South Florida company brings smart assistance to dentistry

MIAMI – Artificial assistance is common in our lives; examples range from Siri, to Alexa, to Google.

While that can be frustrating at times, some companies are taking the idea of ​​smart assistance and beefing it up for more than just directions around town.

A South Florida company hopes to use the technology to change the way certain medical procedures are handled.

Neocis, a Miami-based surgical robotics company focused on the dental space, has created a machine called “Yomi.”

The founder, Alon Mozes, named the device after a family friend, who was a dentist. It is the first FDA-cleared robotic surgical device designed to assist with certain procedures, such as dental implants.

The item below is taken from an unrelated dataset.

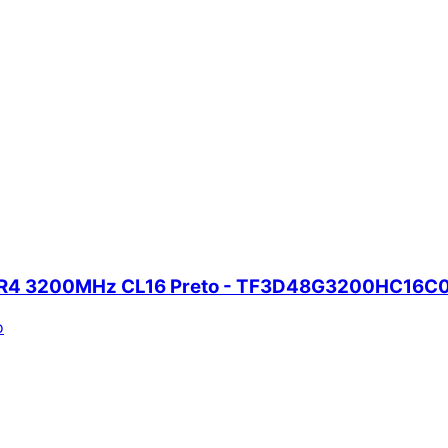
DDR4 3200MHz CL16 Preto - TF3D48G3200HC16C
o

While not a dentist by trade, Mozes has a background in engineering, receiving degrees from the Massachusetts Institute of Technology before earning a Ph.D. in biomedical engineering from the University of Miami.

Neocis was co-founded by Juan Salcedo, who also has an engineering background and earned degrees from Florida International University in mechanical and biomedical engineering.

Mozes and Salcedo’s experiences and skills helped blossom the idea of ​​Neocis and, in turn, Yomi, making it what it is today.

“They’re trying to drill an implant into her jaw, and they have to worry about hitting a nerve, hitting a sinus or other healthy teeth,” Mozes said. “So they really need precision and accuracy, to perform the surgery as well as they want. And that’s really hard to do with human hands. And that’s exactly where robotics can help.”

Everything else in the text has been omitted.